The style contains icon-profile-female and icon-profile-male ^_^.

I caught so many users, what is the purpose?

In fact, it is useless. I am just idle.

With this information, we can actually do some big data analysis and pulling with the help of others

Of course, the most common is:

1. Gender distribution

2. Regional distribution

3. Occupation distribution, from that company

4. Proportion of men and women in each occupation

5. When do you know about it? Issues and Concerns are worth noting

Of course, sort by the number of followers, number of visitors, number of questions, and number of answers, to see what people are paying attention to, people's livelihood, society, geography, politics, and the entire internet ..

Maybe you can also use your profile picture for analysis, use an open-source porn detection program to screen out porn and then save Dongguan?
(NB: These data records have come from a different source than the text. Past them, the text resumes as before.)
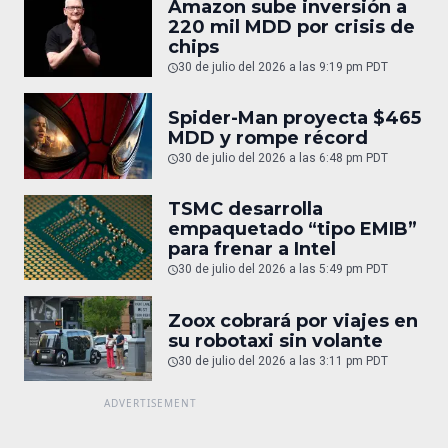
Amazon sube inversión a
220 mil MDD por crisis de
chips
30 de julio del 2026 a las 9:19 pm PDT
Spider-Man proyecta $465
MDD y rompe récord
30 de julio del 2026 a las 6:48 pm PDT
TSMC desarrolla
empaquetado “tipo EMIB”
para frenar a Intel
30 de julio del 2026 a las 5:49 pm PDT
Zoox cobrará por viajes en
su robotaxi sin volante
30 de julio del 2026 a las 3:11 pm PDT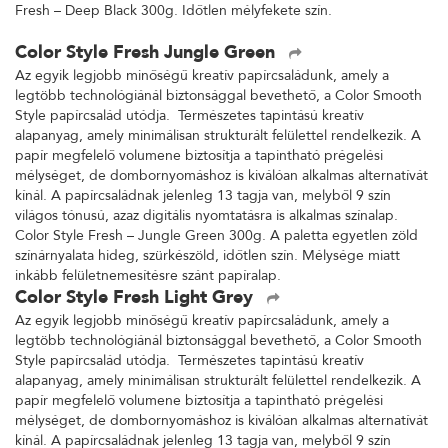
Fresh – Deep Black 300g. Időtlen mélyfekete szín.
Color Style Fresh Jungle Green
Az egyik legjobb minőségű kreatív papírcsaládunk, amely a
legtöbb technológiánál biztonsággal bevethető, a Color Smooth
Style papírcsalád utódja. Természetes tapintású kreatív
alapanyag, amely minimálisan strukturált felülettel rendelkezik. A
papír megfelelő volumene biztosítja a tapintható prégelési
mélységet, de dombornyomáshoz is kiválóan alkalmas alternatívát
kínál. A papírcsaládnak jelenleg 13 tagja van, melyből 9 szín
világos tónusú, azaz digitális nyomtatásra is alkalmas színalap.
Color Style Fresh – Jungle Green 300g. A paletta egyetlen zöld
színárnyalata hideg, szürkészöld, időtlen szín. Mélysége miatt
inkább felületnemesítésre szánt papíralap.
Color Style Fresh Light Grey
Az egyik legjobb minőségű kreatív papírcsaládunk, amely a
legtöbb technológiánál biztonsággal bevethető, a Color Smooth
Style papírcsalád utódja. Természetes tapintású kreatív
alapanyag, amely minimálisan strukturált felülettel rendelkezik. A
papír megfelelő volumene biztosítja a tapintható prégelési
mélységet, de dombornyomáshoz is kiválóan alkalmas alternatívát
kínál. A papírcsaládnak jelenleg 13 tagja van, melyből 9 szín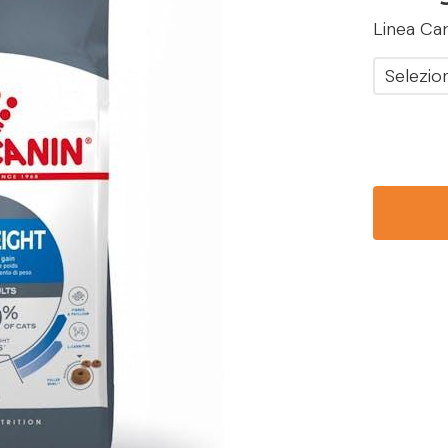
Linea Car
Selezio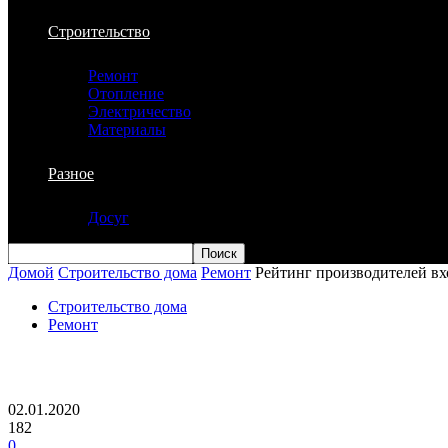
Строительство
Ремонт
Отопление
Электричество
Материалы
Разное
Досуг
Домой
Строительство дома
Ремонт
Рейтинг производителей в
Строительство дома
Ремонт
Рейтинг производителей входных двере
02.01.2020
182
0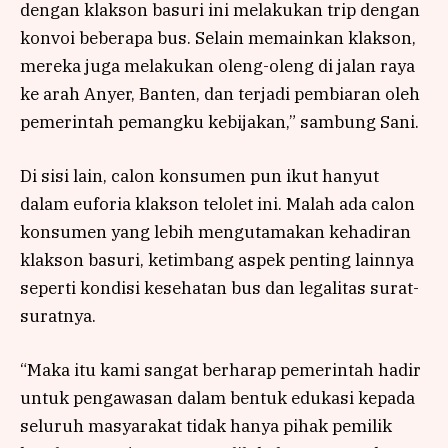
dengan klakson basuri ini melakukan trip dengan
konvoi beberapa bus. Selain memainkan klakson,
mereka juga melakukan oleng-oleng di jalan raya
ke arah Anyer, Banten, dan terjadi pembiaran oleh
pemerintah pemangku kebijakan,” sambung Sani.
Di sisi lain, calon konsumen pun ikut hanyut
dalam euforia klakson telolet ini. Malah ada calon
konsumen yang lebih mengutamakan kehadiran
klakson basuri, ketimbang aspek penting lainnya
seperti kondisi kesehatan bus dan legalitas surat-
suratnya.
“Maka itu kami sangat berharap pemerintah hadir
untuk pengawasan dalam bentuk edukasi kepada
seluruh masyarakat tidak hanya pihak pemilik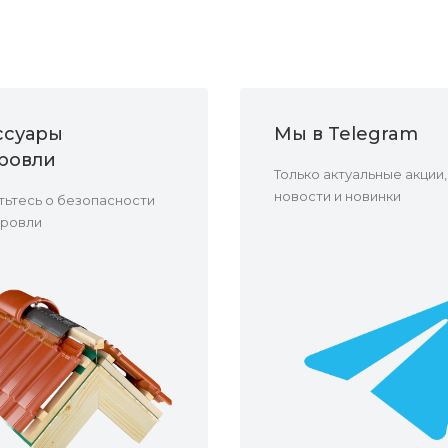
ссуары
Мы в Telegram
кровли
Только актуальные акции,
новости и новинки
ьтесь о безопасности
кровли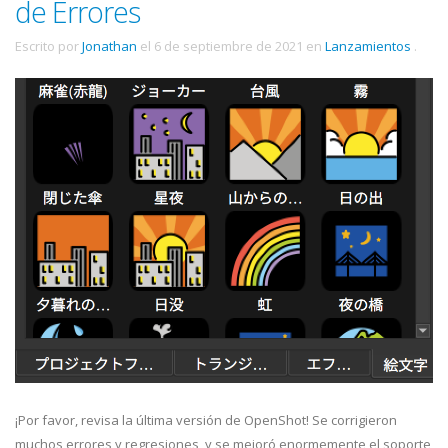
de Errores
Escrito por
Jonathan
el
6 de septiembre de 2021
en
Lanzamientos
.
¡Por favor, revisa la última versión de OpenShot! Se corrigieron
muchos errores y regresiones, y se mejoró enormemente el soporte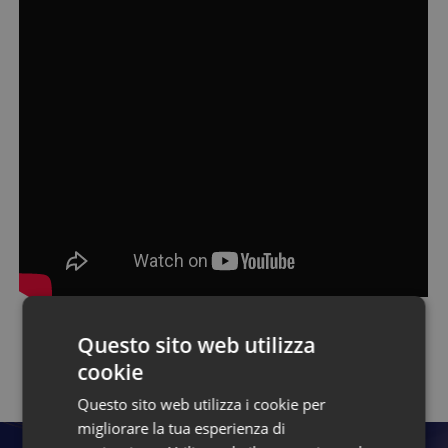
Questo sito web utilizza
Torna alla pagina dei talk
cookie
Questo sito web utilizza i cookie per
migliorare la tua esperienza di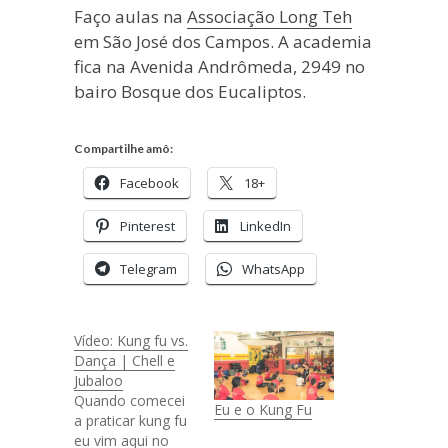
Faço aulas na
Associação Long Teh
em São José dos Campos. A academia
fica na Avenida Andrômeda, 2949 no
bairo Bosque dos Eucaliptos.
Compartilhe amô:
Facebook
18+
Pinterest
LinkedIn
Telegram
WhatsApp
Vídeo: Kung fu vs.
Dança | Chell e
Jubaloo
Quando comecei
Eu e o Kung Fu
a praticar kung fu
eu vim aqui no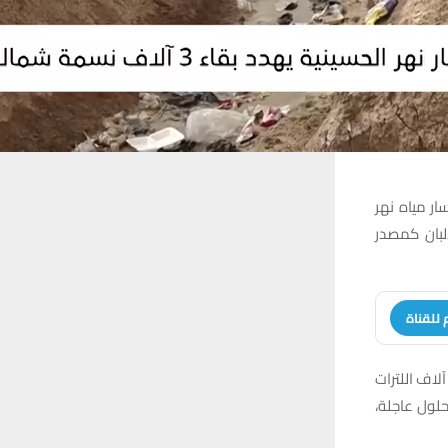
سار مياه نهر
ألبان كمصدر
 للقناة
آلاف اللترات
حلول عاجلة،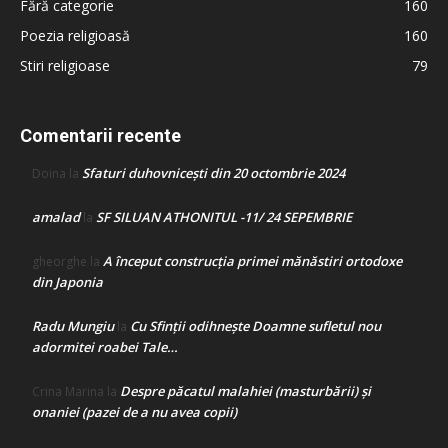
Fără categorie
160
Poezia religioasă
160
Stiri religioase
79
Comentarii recente
Sfaturi duhovnicești din 20 octombrie 2024
Doina
la
amalad
SF SILUAN ATHONITUL -11/ 24 SEPEMBRIE
la
A început construcţia primei mănăstiri ortodoxe
gheorghe
la
din Japonia
Radu Mungiu
Cu Sfinții odihnește Doamne sufletul nou
la
adormitei roabei Tale…
Despre păcatul malahiei (masturbării) şi
Crina Marina
la
onaniei (pazei de a nu avea copii)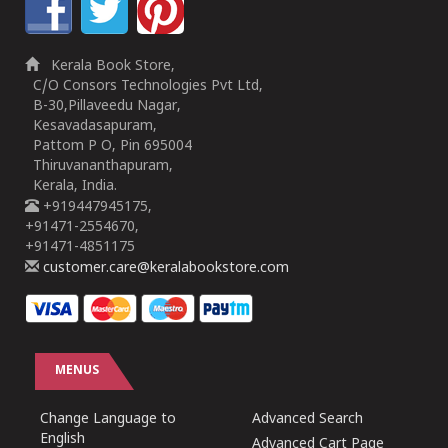
Kerala Book Store,
C/O Consors Technologies Pvt Ltd,
B-30,Pillaveedu Nagar,
Kesavadasapuram,
Pattom P O, Pin 695004
Thiruvananthapuram,
Kerala, India.
+919447945175,
+91471-2554670,
+91471-4851175
customer.care@keralabookstore.com
MENUS
Change Language to
Advanced Search
English
Advanced Cart Page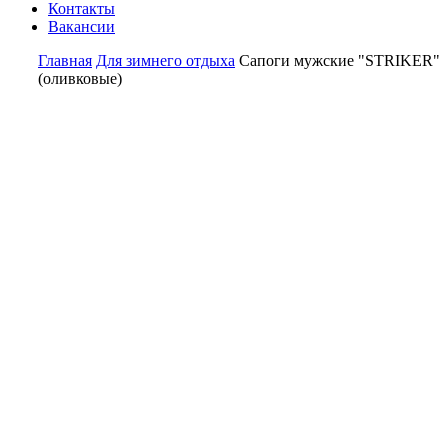
Контакты
Вакансии
Главная
Для зимнего отдыха
Сапоги мужские "STRIKER"
(оливковые)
Pai_^

Then, you can also look at the university people who finally did what.

With this data, can I open the brain hole? ^_^

The following are some interesting charts made out of the data, real-time chart data can be viewed on the http://www.epooll.com/zhihu/

 

Contact Us

The content source of this page is from Internet, which doesn't represent Alibaba Cloud's opinion; products and services mentioned on that page don't have any relationship with Alibaba Cloud. If the content of the page makes you feel confusing, please write us an email, we will handle the problem within 5 days after receiving your email.

If you find any instances of plagiarism from the community, please send an email to: info-contact@alibabacloud.com and provide relevant evidence. A staff member will contact you within 5 working days.

A Free Trial That Lets You Build Big!

Start building with 50+ products and up to 12 months usage for Elastic Compute Service

  • Sales Support

    1 on 1 presale consultation

  • After-Sales Support

    24/7 Technical Support 6 Free Tickets per Quarter Faster Response

  • Alibaba Cloud offers highly flexible support services tailored to meet your exact needs.